College football has abandoned virtually everything it once pretended to be about, but it doesn’t matter — at least not until it begins killing programs outright — because the old canard of amateurism and the old college try isn’t what made college football so irrepressibly endearing to the majority of fans who aren’t yet inveterate gamblers. It’s the fact that we’re all from somewhere and in major college sports, there is always — always! — someone to root against.

And here comes Deion Sanders.

Colorado hasn’t been a consistently relevant program since the mid-1990s, yet the former Dallas Cowboys cornerback has found a way to unite college football fans in 49 states against the Centennial State’s only Power 4 football team.

North Dakota State has a good program and a rabid following at home, but when they played the Buffaloes on Thursday night, that fan base grew exponentially. There were a lot of college football fans rooting for the Bison, and whether they were from North Dakota or Hawaii, they were disappointed when NDSU fell just short in a 31-26 loss.
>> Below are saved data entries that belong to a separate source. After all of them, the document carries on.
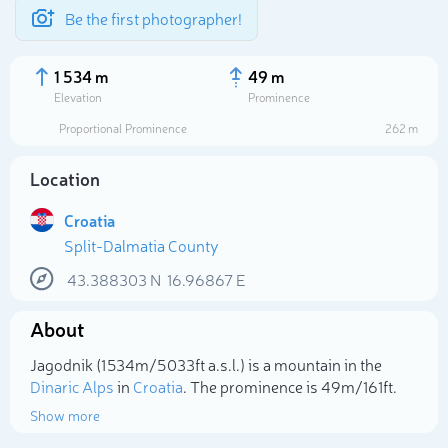
Be the first photographer!
1 534 m
49 m
Elevation
Prominence
Proportional Prominence
262 m
Location
Croatia
Split-Dalmatia County
43.388303
N
16.96867
E
About
Select photo
Jagodnik (1 534m/5 033ft a.s.l.) is a mountain in the
Dinaric Alps
in
Croatia
. The prominence is 49m/161ft.
Show more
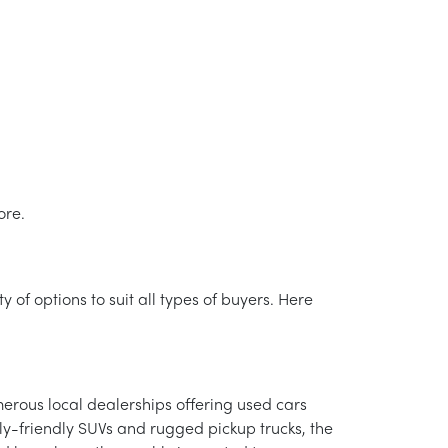
ore.
 of options to suit all types of buyers. Here
merous local dealerships offering used cars
ly-friendly SUVs and rugged pickup trucks, the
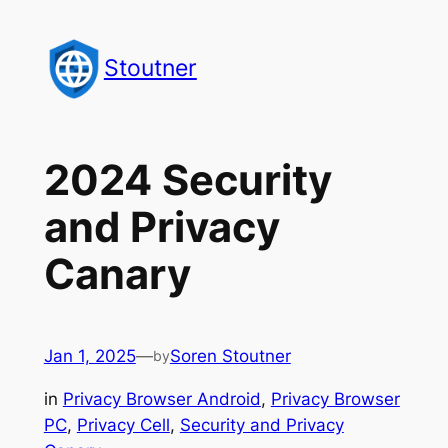
Skip
to
Stoutner
content
2024 Security
and Privacy
Canary
Jan 1, 2025
—
Soren Stoutner
by
in
Privacy Browser Android
, 
Privacy Browser
PC
, 
Privacy Cell
, 
Security and Privacy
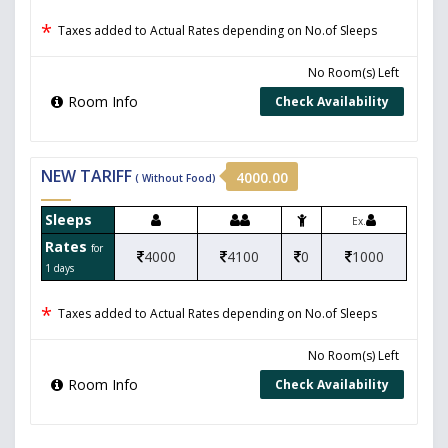
*
Taxes added to Actual Rates depending on No.of Sleeps
No Room(s) Left
Room Info
Check Availability
NEW TARIFF
4000.00
( Without Food)
Sleeps
Ex.
Rates
for
4000
4100
0
1000
1 days
*
Taxes added to Actual Rates depending on No.of Sleeps
No Room(s) Left
Room Info
Check Availability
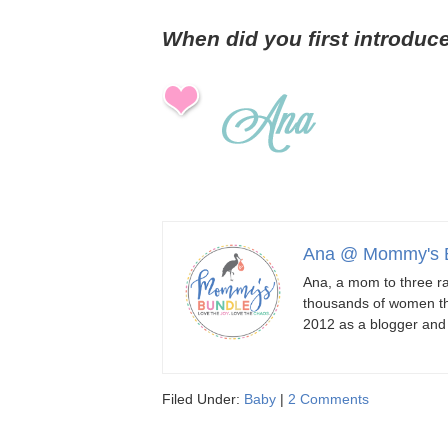
When did you first introduc
Ana @ Mommy's 
Ana, a mom to three ra
thousands of women th
2012 as a blogger an
Filed Under:
Baby
|
2 Comments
This in itself isn’t a problem for Colorado. Even people inside Michigan hate Michigan, and neither that nor a cheating scandal stopped the Wolverines from winning the NCAA championship last season. Right now, Sanders is more embarrassment than boon for Colorado on the field — one game into Coach Prime’s second season, they’re 5-8 under his auspices — but off the field, the money and five- and four-star recruits are rolling in. Right now, his 2024 class hasn’t cracked the Top 50 for Rivals or 247sports, but if Sanders can prime the NIL pump and get out of town when either his kids go pro or he wins eight games, this might be a worthy gambit.

Might be.

Because Colorado’s program — and the school by extension — has become a disgrace in the wake of its stance (LOL) on Sanders’ availability to reporters covering the team. In short, Coach Prime and his players answer questions only from media members approved by Coach Prime (it’s in his contract). The current narrative is that Sanders can’t coach and the school is spineless.

The former is up in the air. Most coaches’ first seasons after taking over down programs are rough — Kirk Ferentz was 1-10 in his first season in Iowa City — and Sanders was 27-6 in three seasons at Jackson State. The latter, however, is unmistakably true. And we can go ahead and add the Big 12 Conference, which took the Buffs back in after the Pac-12 crumbled under the weight of conference expansion.
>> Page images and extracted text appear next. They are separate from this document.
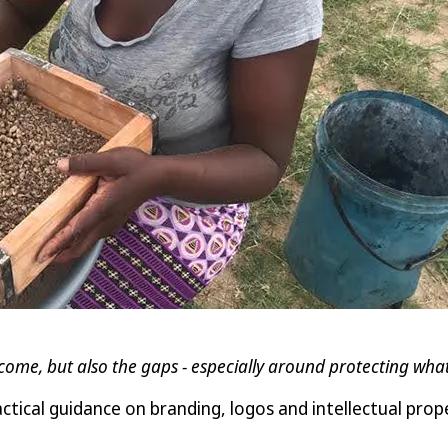
come, but also the gaps - especially around protecting wha
cal guidance on branding, logos and intellectual prope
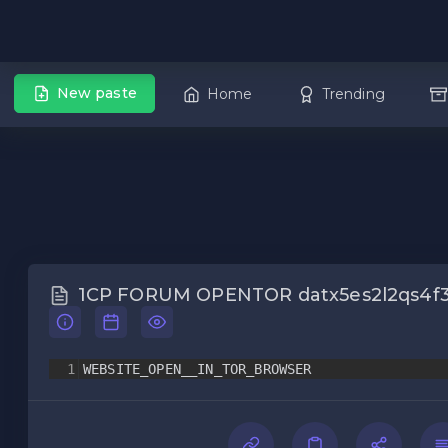
New paste
Home
Trending
1CP FORUM OPENTOR datx5es2l2qs4f3
1
WEBSITE_OPEN__IN_TOR_BROWSER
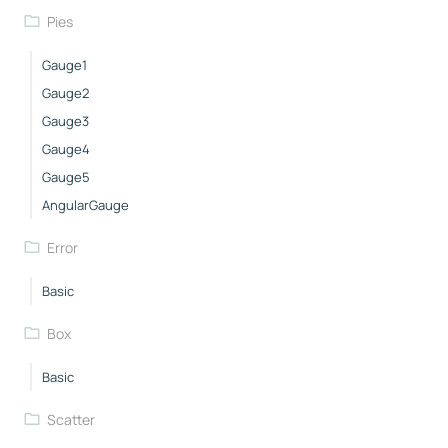
Pies
Gauge1
Gauge2
Gauge3
Gauge4
Gauge5
AngularGauge
Error
Basic
Box
Basic
Scatter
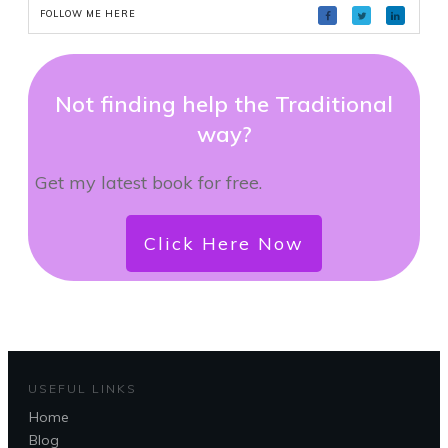
FOLLOW ME HERE
Not finding help the Traditional
way?
Get my latest book for free.
Click Here Now
USEFUL LINKS
Home
Blog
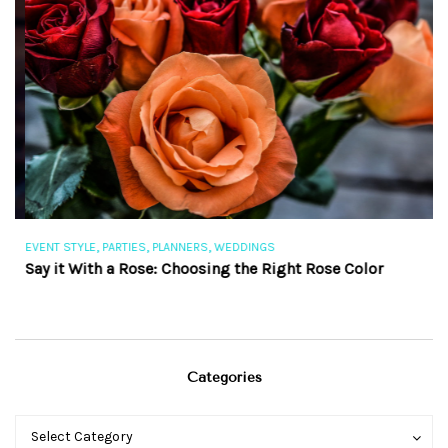
,
,
,
EVENT STYLE
PARTIES
PLANNERS
WEDDINGS
EV
Say it With a Rose: Choosing the Right Rose Color
Th
Categories
Categories
Categories
Select Category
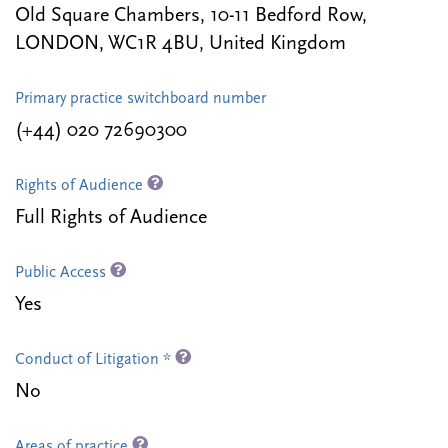
Old Square Chambers, 10-11 Bedford Row,
LONDON, WC1R 4BU, United Kingdom
Primary practice switchboard number
(+44) 020 72690300
Rights of Audience
Full Rights of Audience
Public Access
Yes
Conduct of Litigation *
No
Areas of practice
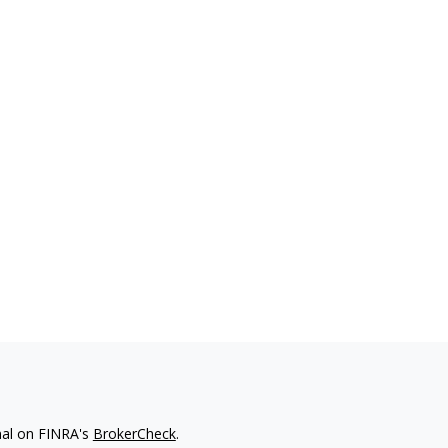
nal on FINRA's
BrokerCheck
.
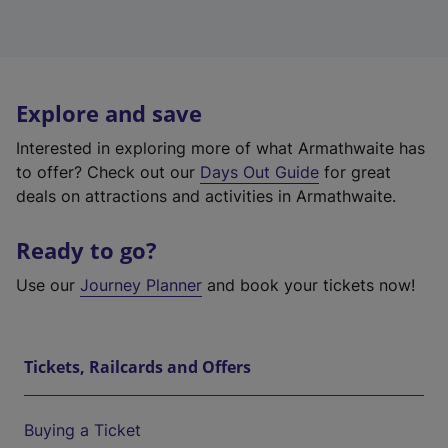
Explore and save
Interested in exploring more of what Armathwaite has
to offer? Check out our
Days Out Guide
for great
deals on attractions and activities in Armathwaite.
Ready to go?
Use our
Journey Planner
and book your tickets now!
Tickets, Railcards and Offers
Buying a Ticket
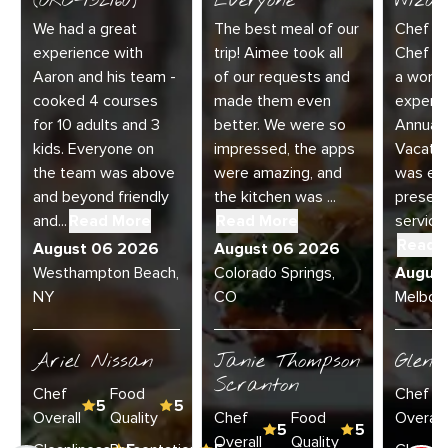
(ORC-132160)
Everyone
Wizar
We had a great
The best meal of our
Chef Di
experience with
trip! Aimee took all
Chef Jo
Aaron and his team -
of our requests and
a wonde
cooked 4 courses
made them even
experie
for 10 adults and 3
better. We were so
Annual 
kids. Everyone on
impressed, the apps
Vacatio
the team was above
were amazing, and
was exc
and beyond friendly
the kitchen was ...
present
and...
Read More
Read More
service 
Read 
August 06 2026
August 06 2026
Westhampton Beach,
Colorado Springs,
Augus
NY
CO
Melbour
Ariel Nissan
Janie Thompson
Glenn
Scranton
Chef
Food
Chef
5
5
Overall
Quality
Chef
Food
Overall
5
5
Overall
Quality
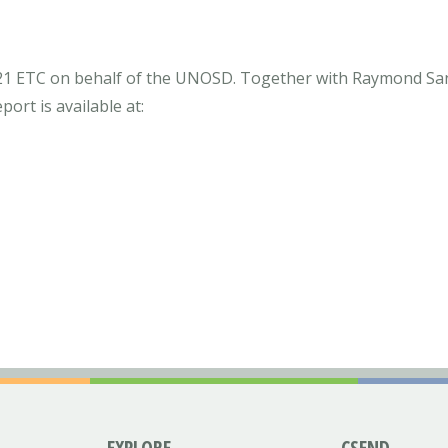
021 ETC on behalf of the UNOSD. Together with Raymond Sa
ort is available at:
EXPLORE
CSEND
Neither the school nor the Big 12 have so much as sent an email to Sean Keeler, the Denver Post columnist now verboten to Sanders and his players, to explain themselves. CBS Sports also is disallowed from asking questions during team access, and it apparently doesn’t matter which representative is asking — a valuable life lesson for Coach Prime’s players.

Imagine running a taxpayer-funded institution of higher education and selling out your school and the First Amendment of the U.S. Constitution for a football coach of unproven merits who not coincidentally has the emotional intelligence of a teenager.